I'd note that jailbreaking and Cydia are not about piracy or encouraging piracy (they're about much more - tons of people even buy jailbreak-only tweaks/themes/etc. from the Cydia Store). Some percentage of people do find ways to get pirated apps after jailbreaking, but those people have to go out and install additional sources/tools beyond the default Cydia install.
"Saurik said that many of the pirates he's dealt with are just kids, no more than teenagers, very smart but with not much solid life experience to speak of. And he said that like children, they were both vengeful (they will give bad reviews and attack developers who attack them), and easily won over -- sometimes, by just sending a nice email, he was able to get a former pirate to cooperate with him or even '...come over to the light side.'"
"The best solution to piracy, he said, was to convert the pirates -- don't disable their app or attack them (because likely, they will simply blame the app rather than learn a lesson), but instead inform them that they're breaking the rules, and give them an easy way to do things right. One app Saurik described simply put a one-time notice in the app that the user was using a pirated version, and saw sales spike when the notice went out."
I appreciate it's about more. My reservations towards jail breaking were more about performance and use rather than piracy to be honest. I should have expanded on my point further.
I don't believe you should be tied into your phones "terms" of operation but in my situation I found the hack pointless and unnecessary. Not to say that it doesn't suit everyone though!
If I take Cydia out the equation there, I stand by my point that I prefer to pay for the goods. Jail breaking and Cydia were used just to get my point across.

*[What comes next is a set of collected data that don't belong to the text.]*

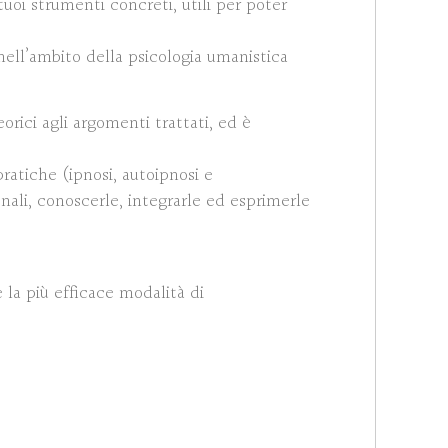
uoi strumenti concreti, utili per poter
 nell’ambito della psicologia umanistica
orici agli argomenti trattati, ed è
ratiche (ipnosi, autoipnosi e
nali, conoscerle, integrarle ed esprimerle
la più efficace modalità di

The Cydia founder talked about app piracy in a talk a while ago: http://www.tuaw.com/2010/04/13/360idev-saurik-on-the-mobile-... - it fits in:
"Saurik said that many of the pirates he's dealt with are just kids, no more than teenagers, very smart but with not much solid life experience to speak of. And he said that like children, they were both vengeful (they will give bad reviews and attack developers who attack them), and easily won over -- sometimes, by just sending a nice email, he was able to get a former pirate to cooperate with him or even '...come over to the light side.'"
"The best solution to piracy, he said, was to convert the pirates -- don't disable their app or attack them (because likely, they will simply blame the app rather than learn a lesson), but instead inform them that they're breaking the rules, and give them an easy way to do things right. One app Saurik described simply put a one-time notice in the app that the user was using a pirated version, and saw sales spike when the notice went out."